I particularly like to do collaborative research, benefiting from different areas of expertise. The collaboration with Inria, through Patrick Valduriez’s leadership has broaden the exchange of ideas with hard work from both sides involving many internationally well-known researchers. Joint supervisions allowed COPPE/UFRJ students to work with leading scientists on specific domains, in addition to providing interaction among students from different parts of the world, while COPPE/UFRJ’s students visited Patrick’s group at Inria. Having access to Inria’s Grid 5000 high performance machines has also allowed us to do large scale evaluations of our research. The mobility provided by these project’s funds have fostered the Brazilian participation in top quality conferences and talks combined to our trips to Inria in France.
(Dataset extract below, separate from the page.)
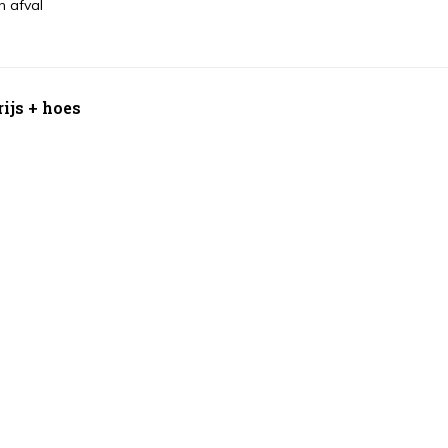
n afval
rijs + hoes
Just as an example, Prof. Eduardo Ogasawara, who currently leads the CEFET-RJ group in HPDasC Associate Team, is a former PhD student from COPPE/UFRJ, supervised by Patrick Valduriez and myself under the Associate Team Sarava project. Our project won the Best Paper Award in 2009 at the Colibri Colloquium “COLIBRI – Colóquio em Informática: Brasil/INRIA, Cooperações, Avanços e Desafios” collocated with the 30th Brazilian Computer Science Conference (CBC-SBC). Colibri was part of the “Year of France in Brazil” celebrations.
Overall, these fruitful 20 years of collaboration between our group and Inria Zenith’s group have produced important results in exciting research challenges in data management with high performance computing. These project topics attract bright PhD students to COPPE/UFRJ, three of these, who did internships at Inria, won best thesis awards in the prestigious Brazilian database conference (SBBD). Collaboratively, with our jointly supervised students, our group at COPPE contributed with Zenith in more than 20 journal papers and 20 conference papers, in addition to several open source software prototypes validated with real problems in different scientific domains. Having these joint papers publicly available at Inria’s HAL open archive have definitely helped to disseminate our joint work.
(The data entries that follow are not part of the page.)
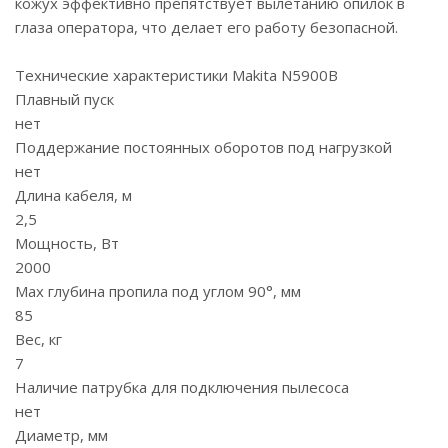
кожух эффективно препятствует вылетанию опилок в
глаза оператора, что делает его работу безопасной.
Технические характеристики Makita N5900B
Плавный пуск
нет
Поддержание постоянных оборотов под нагрузкой
нет
Длина кабеля, м
2,5
Мощность, Вт
2000
Max глубина пропила под углом 90°, мм
85
Вес, кг
7
Наличие патрубка для подключения пылесоса
нет
Диаметр, мм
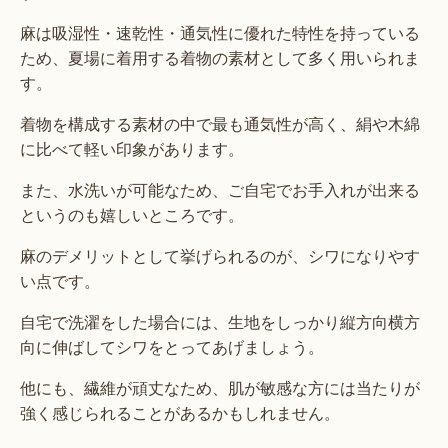
麻は吸湿性・速乾性・通気性に優れた特性を持っている
ため、夏場に着用する着物の素材として多く用いられま
す。
着物を構成する素材の中で最も通気性が高く、絹や木綿
に比べて軽い印象があります。
また、水洗いが可能なため、ご自宅でお手入れが出来る
というのも嬉しいところです。
麻のデメリットとして挙げられるのが、シワになりやす
い点です。
自宅で洗濯をした場合には、生地をしっかり縦方向横方
向に伸ばしてシワをとってあげましょう。
他にも、繊維が頑丈なため、肌が敏感な方には当たりが
強く感じられることがあるかもしれません。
And finally, what would be the next step of this collaboration, from your point of view?
The advantages of working with the state-of-the-art topics that are closely related to real problems is that there are always research challenges with real large-scale data to be addressed. Since the database groups from the two countries have expanded with a balance between young and senior researchers, I continue to foresee a bright scientific future ahead of this collaboration. From my point of view, the next steps are towards addressing challenges with the new generation of heterogeneous high performance computing environments to efficiently process and analyze data combined with machine learning advances. Once again, having supercomputers at COPPE, LNCC and Inria provides us the high-performance infrastructure to work on these topics.